─── Provided entries

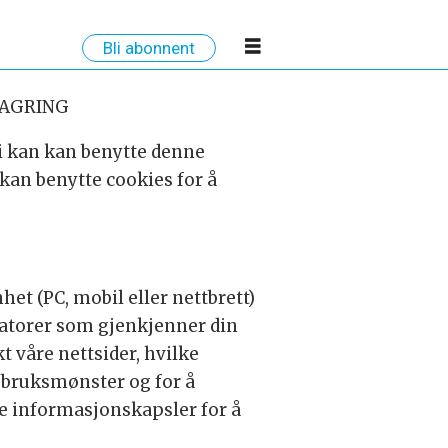
Bli abonnent
LAGRING
vi kan kan benytte denne
 kan benytte cookies for å
het (PC, mobil eller nettbrett)
ikatorer som gjenkjenner din
t våre nettsider, hvilke
v bruksmønster og for å
ne informasjonskapsler for å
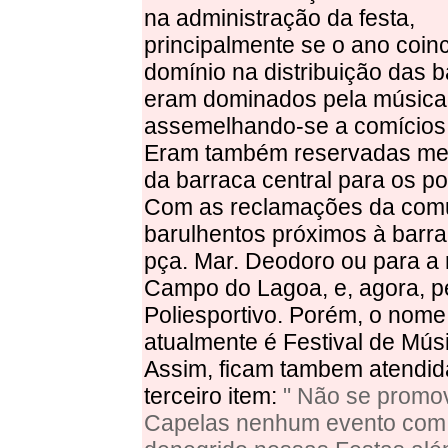
na administração da festa,
principalmente se o ano coinc
domínio na distribuição das 
eram dominados pela música
assemelhando-se a comícios p
Eram também reservadas mesa
da barraca central para os pol
Com as reclamações da comun
barulhentos próximos à barrac
pça. Mar. Deodoro ou para a 
Campo do Lagoa, e, agora, pe
Poliesportivo. Porém, o nome
atualmente é Festival de Mús
Assim, ficam tambem atendida
terceiro item:
" Não se promov
Capelas nenhum evento com m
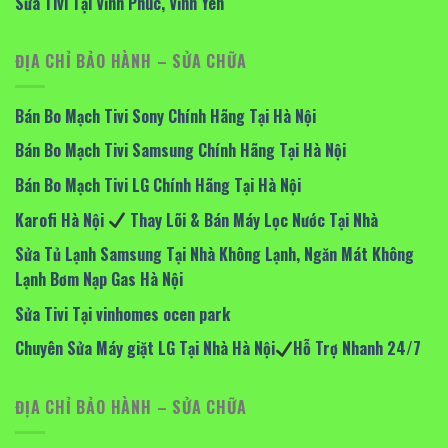
Sửa Tivi Tại Vĩnh Phúc, Vĩnh Yên
ĐỊA CHỈ BẢO HÀNH – SỬA CHỮA
Bán Bo Mạch Tivi Sony Chính Hãng Tại Hà Nội
Bán Bo Mạch Tivi Samsung Chính Hãng Tại Hà Nội
Bán Bo Mạch Tivi LG Chính Hãng Tại Hà Nội
Karofi Hà Nội
Thay Lõi & Bán Máy Lọc Nước Tại Nhà
Sửa Tủ Lạnh Samsung Tại Nhà Không Lạnh, Ngăn Mát Không
Lạnh Bơm Nạp Gas Hà Nội
Sửa Tivi Tại vinhomes ocen park
Chuyên Sửa Máy giặt LG Tại Nhà Hà Nội
Hỗ Trợ Nhanh 24/7
ĐỊA CHỈ BẢO HÀNH – SỬA CHỮA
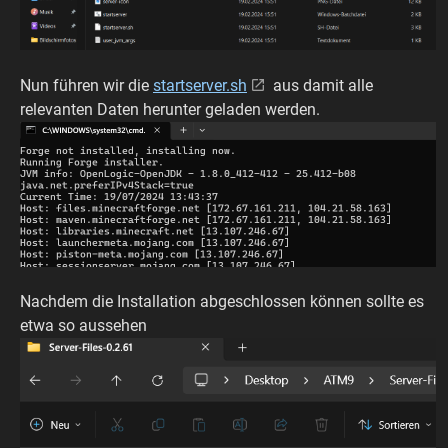
Nun führen wir die
startserver.sh
aus damit alle
relevanten Daten herunter geladen werden.
Nachdem die Installation abgeschlossen können sollte es
etwa so aussehen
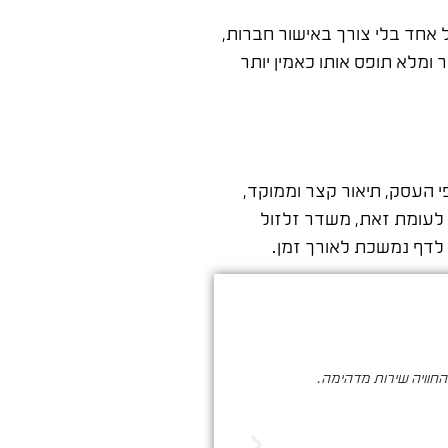
 אחד בלי צורך באישור חברות,
ומלא תופס אותו כאמין יותר
 העסק, תיאור קצר וממוקד,
 לעומת זאת, משדר זלזול
לדף נמשכת לאורך זמן.
והחוויה שירות מדהימה.
סער ברעם הינו בעל מקצוע איכותי , א
הדיגיטלי. שיווק שמביא ת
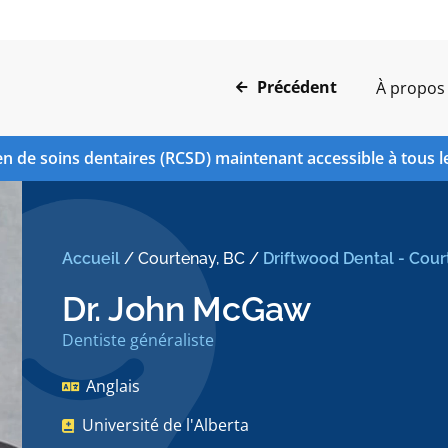
Précédent
À propos
n de soins dentaires (RCSD) maintenant accessible à tous l
Accueil
/
Courtenay, BC
/
Driftwood Dental - Cou
Dr. John McGaw
Dentiste généraliste
Anglais
Université de l'Alberta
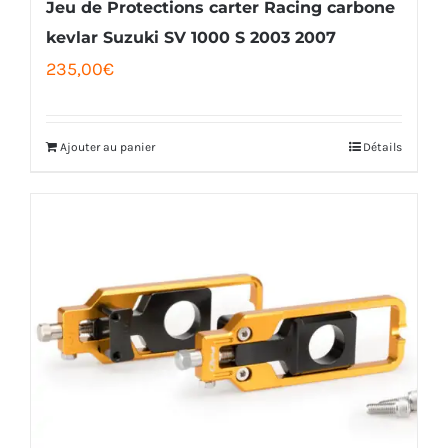
Jeu de Protections carter Racing carbone
kevlar Suzuki SV 1000 S 2003 2007
235,00
€
Ajouter au panier
Détails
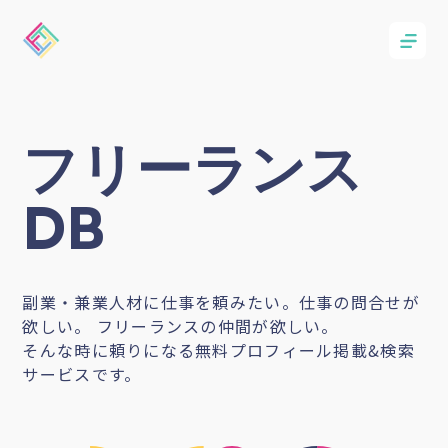
フリーランス
DB
副業・兼業人材に仕事を頼みたい。仕事の問合せが
欲しい。 フリーランスの仲間が欲しい。
そんな時に頼りになる無料プロフィール掲載&検索
サービスです。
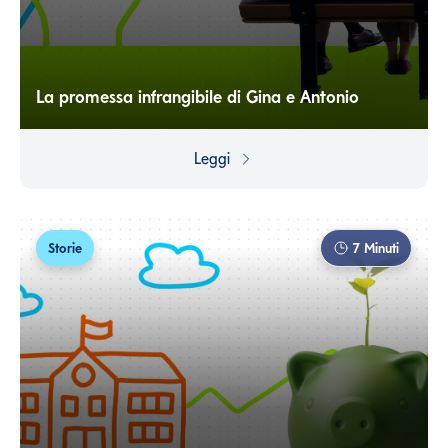
La promessa infrangibile di Gina e Antonio
Per rendere davvero infrangibile una promessa non
basta la forza di volontà: sono le scelte che fai ogni
Leggi
giorno a determinare se sarai davvero in grado di
mantenere la parola data.
Storie
7
Minuti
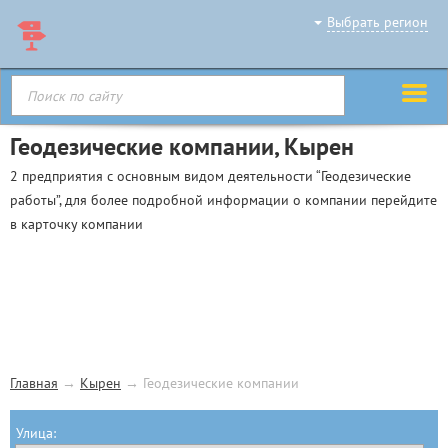
Выбрать регион
Геодезические компании, Кырен
2 предприятия с основным видом деятельности “Геодезические
работы”, для более подробной информации о компании перейдите
в карточку компании
Главная
→
Кырен
→
Геодезические компании
Улица:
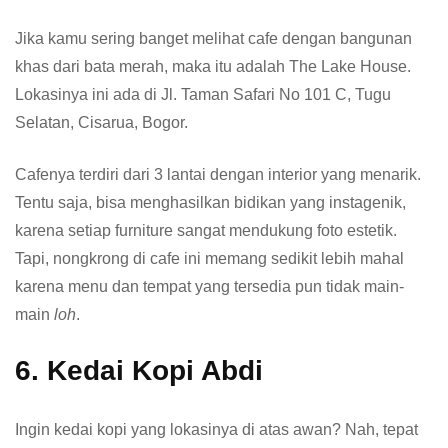
Jika kamu sering banget melihat cafe dengan bangunan
khas dari bata merah, maka itu adalah The Lake House.
Lokasinya ini ada di Jl. Taman Safari No 101 C, Tugu
Selatan, Cisarua, Bogor.
Cafenya terdiri dari 3 lantai dengan interior yang menarik.
Tentu saja, bisa menghasilkan bidikan yang instagenik,
karena setiap furniture sangat mendukung foto estetik.
Tapi, nongkrong di cafe ini memang sedikit lebih mahal
karena menu dan tempat yang tersedia pun tidak main-
main
loh
.
6. Kedai Kopi Abdi
Ingin kedai kopi yang lokasinya di atas awan? Nah, tepat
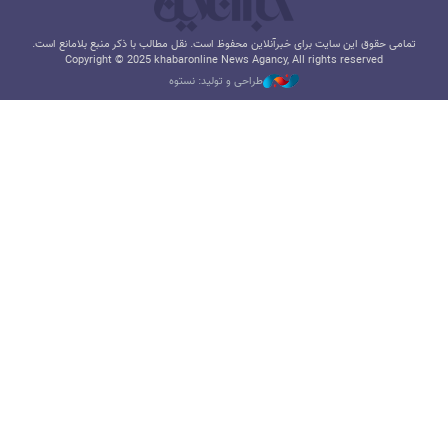
تمامی حقوق این سایت برای خبرآنلاین محفوظ است. نقل مطالب با ذکر منبع بلامانع است.
Copyright © 2025 khabaronline News Agancy, All rights reserved
طراحی و تولید: نستوه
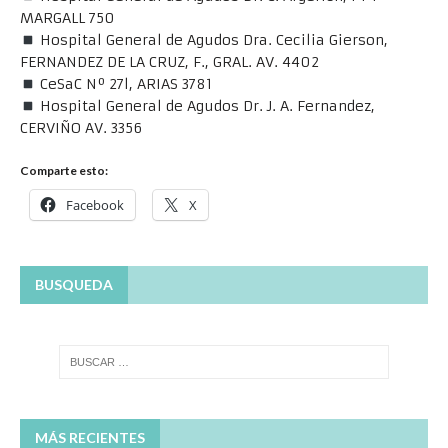
MARGALL 750
Hospital General de Agudos Dra. Cecilia Gierson,
FERNANDEZ DE LA CRUZ, F., GRAL. AV. 4402
CeSaC Nº 27l, ARIAS 3781
Hospital General de Agudos Dr. J. A. Fernandez,
CERVIÑO AV. 3356
Comparte esto:
Facebook
X
BUSQUEDA
MÁS RECIENTES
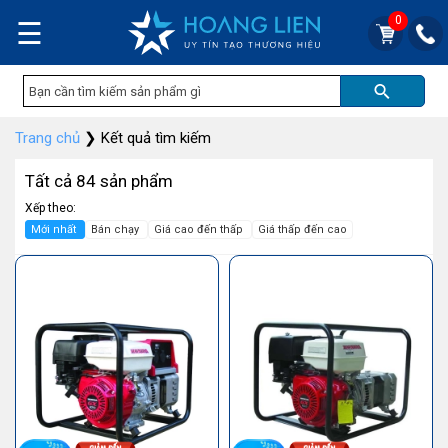
0
☰
Trang chủ
❯
Kết quả tìm kiếm
Tất cả 84 sản phẩm
Xếp theo:
Mới nhất
Bán chạy
Giá cao đến thấp
Giá thấp đến cao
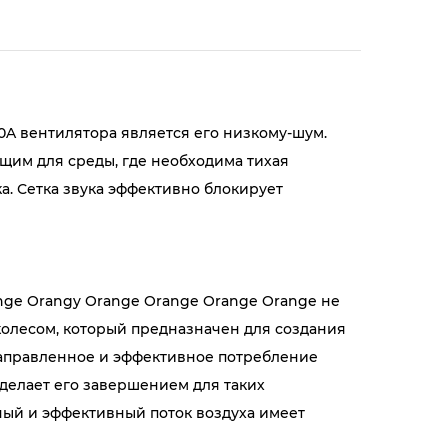
A вентилятора является его низкому-шум.
щим для среды, где необходима тихая
а. Сетка звука эффективно блокирует
nge Orangy Orange Orange Orange Orange не
олесом, который предназначен для создания
направленное и эффективное потребление
 делает его завершением для таких
ный и эффективный поток воздуха имеет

──────

When copying from the data above, print only the lines from the line containing "Sửa Tivi Tại Vĩnh Phúc, Vĩnh Yên" to the line containing "n de soins dentaires", exactly, and leave the pictures out.

Sửa Tivi Tại Vĩnh Phúc, Vĩnh Yên
ĐỊA CHỈ BẢO HÀNH – SỬA CHỮA
Bán Bo Mạch Tivi Sony Chính Hãng Tại Hà Nội
Bán Bo Mạch Tivi Samsung Chính Hãng Tại Hà Nội
Bán Bo Mạch Tivi LG Chính Hãng Tại Hà Nội
Karofi Hà Nội
Thay Lõi & Bán Máy Lọc Nước Tại Nhà
Sửa Tủ Lạnh Samsung Tại Nhà Không Lạnh, Ngăn Mát Không
Lạnh Bơm Nạp Gas Hà Nội
Sửa Tivi Tại vinhomes ocen park
Chuyên Sửa Máy giặt LG Tại Nhà Hà Nội
Hỗ Trợ Nhanh 24/7
ĐỊA CHỈ BẢO HÀNH – SỬA CHỮA
Nun führen wir die
startserver.sh
aus damit alle
relevanten Daten herunter geladen werden.
Nachdem die Installation abgeschlossen können sollte es
etwa so aussehen
 אחד בלי צורך באישור חברות,
ומלא תופס אותו כאמין יותר
 העסק, תיאור קצר וממוקד,
 לעומת זאת, משדר זלזול
לדף נמשכת לאורך זמן.
והחוויה שירות מדהימה.
סער ברעם הינו בעל מקצוע איכותי , א
הדיגיטלי. שיווק שמביא ת
Précédent
À propos
n de soins dentaires (RCSD) maintenant accessible à tous l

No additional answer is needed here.